**Required work**
Print the listing from its top line through the line containing "επιληφθεί σε τροχαίο παράσυρσης πεζού.", nothing more, and leave out the pictures.

**Records to process**
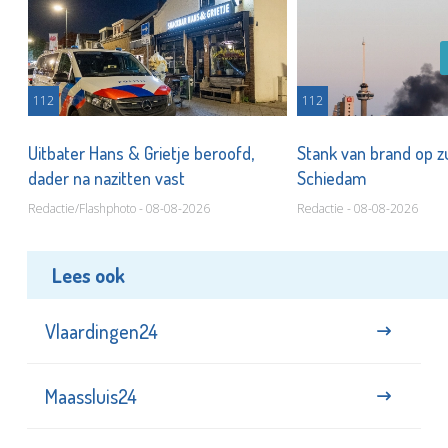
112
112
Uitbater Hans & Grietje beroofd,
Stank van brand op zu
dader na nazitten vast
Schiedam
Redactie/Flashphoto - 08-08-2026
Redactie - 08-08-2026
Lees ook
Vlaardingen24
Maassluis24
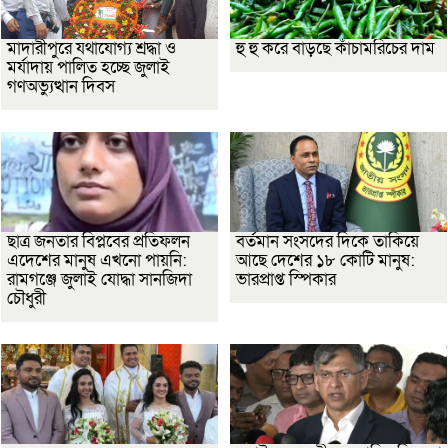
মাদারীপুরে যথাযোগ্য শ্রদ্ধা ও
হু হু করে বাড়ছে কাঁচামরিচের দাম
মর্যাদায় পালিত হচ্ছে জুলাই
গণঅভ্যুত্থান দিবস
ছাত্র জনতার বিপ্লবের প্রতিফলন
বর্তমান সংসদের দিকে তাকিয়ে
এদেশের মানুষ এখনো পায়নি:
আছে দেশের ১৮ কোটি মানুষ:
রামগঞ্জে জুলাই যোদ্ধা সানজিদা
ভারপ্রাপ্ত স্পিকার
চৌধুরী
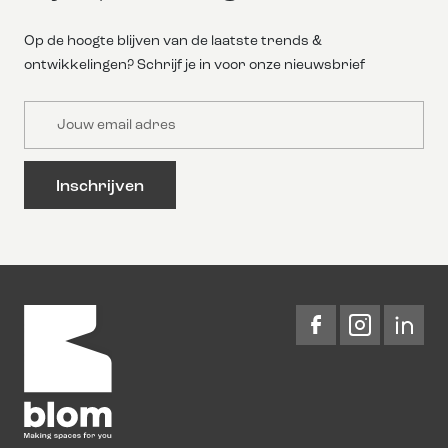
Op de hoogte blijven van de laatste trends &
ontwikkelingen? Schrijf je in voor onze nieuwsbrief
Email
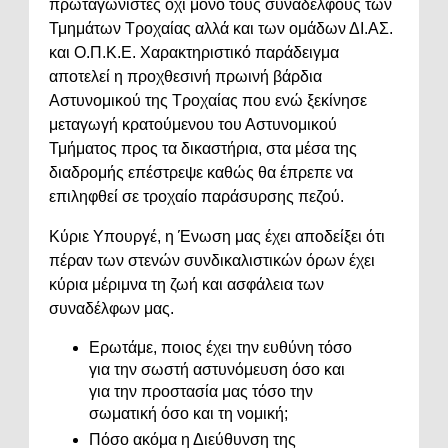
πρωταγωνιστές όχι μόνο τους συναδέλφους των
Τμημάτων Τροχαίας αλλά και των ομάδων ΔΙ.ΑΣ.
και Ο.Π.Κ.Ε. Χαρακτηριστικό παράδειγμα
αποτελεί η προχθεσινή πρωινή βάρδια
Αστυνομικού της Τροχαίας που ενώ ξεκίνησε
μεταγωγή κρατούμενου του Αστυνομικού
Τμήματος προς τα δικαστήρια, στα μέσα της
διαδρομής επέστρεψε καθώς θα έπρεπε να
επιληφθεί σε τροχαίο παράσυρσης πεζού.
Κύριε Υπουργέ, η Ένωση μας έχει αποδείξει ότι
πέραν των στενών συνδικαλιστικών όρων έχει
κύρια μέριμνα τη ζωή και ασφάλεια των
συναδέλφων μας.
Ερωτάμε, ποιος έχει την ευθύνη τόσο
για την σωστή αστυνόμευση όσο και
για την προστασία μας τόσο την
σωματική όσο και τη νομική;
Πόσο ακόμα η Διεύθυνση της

**Answer to this task**
112
112
Uitbater Hans & Grietje beroofd,
Stank van brand op zu
dader na nazitten vast
Schiedam
Redactie/Flashphoto - 08-08-2026
Redactie - 08-08-2026
Lees ook
Vlaardingen24
Maassluis24
মাদারীপুরে যথাযোগ্য শ্রদ্ধা ও
হু হু করে বাড়ছে কাঁচামরিচের দাম
মর্যাদায় পালিত হচ্ছে জুলাই
গণঅভ্যুত্থান দিবস
ছাত্র জনতার বিপ্লবের প্রতিফলন
বর্তমান সংসদের দিকে তাকিয়ে
এদেশের মানুষ এখনো পায়নি:
আছে দেশের ১৮ কোটি মানুষ:
রামগঞ্জে জুলাই যোদ্ধা সানজিদা
ভারপ্রাপ্ত স্পিকার
চৌধুরী
Op de hoogte blijven van de laatste trends &
ontwikkelingen? Schrijf je in voor onze nieuwsbrief
Email
πρωταγωνιστές όχι μόνο τους συναδέλφους των
Τμημάτων Τροχαίας αλλά και των ομάδων ΔΙ.ΑΣ.
και Ο.Π.Κ.Ε. Χαρακτηριστικό παράδειγμα
αποτελεί η προχθεσινή πρωινή βάρδια
Αστυνομικού της Τροχαίας που ενώ ξεκίνησε
μεταγωγή κρατούμενου του Αστυνομικού
Τμήματος προς τα δικαστήρια, στα μέσα της
διαδρομής επέστρεψε καθώς θα έπρεπε να
επιληφθεί σε τροχαίο παράσυρσης πεζού.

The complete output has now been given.